The present study describes the effects of DMH-CBD on inflammatory and stress-related genes in BV-2 microglial cells and on the proliferation of MOG35–55-activated TMOG cells.
We found that DMH-CBD downregulates in a dose-dependent manner the mRNA expression of LPS-upregulated Il1b and Il6 transcripts. Moreover, DMH-CBD dose dependently downregulates the expression of these transcripts in unstimulated BV-2 cells. These findings show that DMH-CBD possesses anti-inflammatory and protective properties. DMH-CBD effects are similar to those found for CBD in our previous work [7, 11, 13] where we reported that CBD decreases the production and release of the pro-inflammatory cytokines IL-1b and IL-6, but not of TNFα in LPS-stimulated BV-2 microglial cells [7, 13].
In addition, we show here that DMH-CBD strongly upregulates the expression of the genes Trb3, Slc7a11/xCT, and Hmox1 and, to a lesser extent, of the genes Atf4, Chop/Ddit3/Gadd153, and p8/Nupr1. Previous work from our laboratory showed that these genes were also significantly upregulated by CBD . Most of these genes (Trb3, Slc7a11/xCT, Atf4, Chop/Ddit3/Gadd153, and p8/Nupr1) are known to contain amino acid response elements and to be regulated in response to amino acid deprivation . The upregulation of these amino acid-response genes suggests an effect of DMH-CBD on GCN2/eIF2α/ATF4-mediated stress pathway [29–31]. These results demonstrate that DMH-CBD is inducing a metabolic adaptation program typical for nutrient limiting conditions, characterized by repression of protein synthesis and upregulation of amino acid biosynthesis and transporter genes .

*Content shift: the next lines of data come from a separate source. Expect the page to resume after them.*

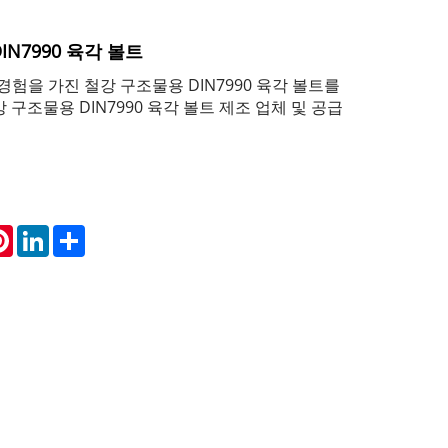
IN7990 육각 볼트
경험을 가진 철강 구조물용 DIN7990 육각 볼트를
 구조물용 DIN7990 육각 볼트 제조 업체 및 공급
atsApp
Pinterest
LinkedIn
Share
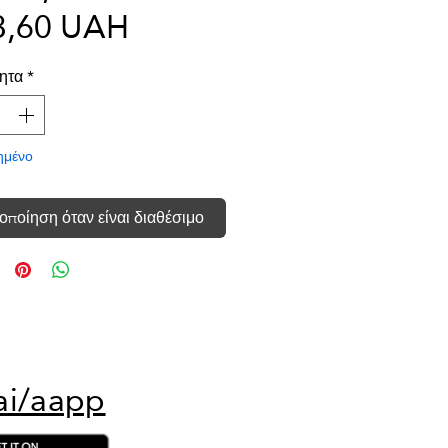
Τιμή
τιμή
3,60 UAH
Έκπτωσης
ητα
*
ημένο
οποίηση όταν είναι διαθέσιμο
ai/aapp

Another gene upregulated by DMH-CBD is Nupr1/p8 (36%). Nupr1/p8 was found to be induced by ATF4 in response to various cellular stressors, and its expression was associated with enhanced transcriptional activation of genes downstream of ATF4 (such as Chop and Trb3). This suggests that p8 promotes the transcription of stress-regulated genes via a positive feedback on ATF4 pathway . Other cannabinoids like CBD, THC, and the synthetic WIN 55,212-2 were also shown to induce p8 expression [11, 34, 35]. In addition, our results show upregulation of p8 mRNA expression by LPS, an effect also shown by others , and by the combined treatment of DMH-CBD+LPS.

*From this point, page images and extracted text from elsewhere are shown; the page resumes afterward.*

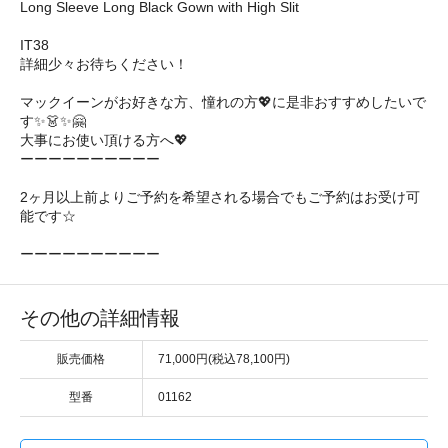
Long Sleeve Long Black Gown with High Slit
IT38
詳細少々お待ちください！
マックイーンがお好きな方、憧れの方💖に是非おすすめしたいで
す✨👗✨🤗 ㅤㅤ
大事にお使い頂ける方へ💖
ーーーーーーーーーー
2ヶ月以上前よりご予約を希望される場合でもご予約はお受け可
能です☆
ーーーーーーーーーー
その他の詳細情報
販売価格
71,000円(税込78,100円)
型番
01162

As described above, DMH-CBD highly upregulated the expression of the mRNA of the transporter Slc7a11/xCT and of the antioxidant inducible enzyme Hmox1, both known to be modulated in response to oxidative stress via the ARE/EpRE-Nrf2 system . The Slc7a11/xCT constitutes the stress inducible subunit of the cystine/glutamate transport system xc− [38, 39] whose activation will produce an increase in the levels of GSH in the cells . In addition, we show that LPS strongly upregulates Slc7a11/xCT mRNA expression and that the effect of LPS and DMH-CBD applied together on Slc7a11/xCT expression is synergistic. This result is in agreement with Sato et al. , who reported that LPS induces the activity of the cystine/glutamate transporter in macrophages, increasing GSH levels in the cells. Moreover, they showed partial synergism when macrophages were incubated with LPS together with TNFα.
Redox homeostasis was reported to modulate the microglia and macrophages M1/M2 polarization . In this regard, it was shown that Hmox1 induction drives a shift to M2 macrophage phenotype, characterized by its intracellular redox status, consisting of high expression of scavenging molecules and GSH [42, 43]. Thus, upregulation of Slc7a11/xCT and Hmox1 by DMH-CBD may serve to protect the cells by inducing an adaptive cellular response against inflammatory stimuli and oxidative injury, utilizing GSH as antioxidant or conjugating/detoxifying agent.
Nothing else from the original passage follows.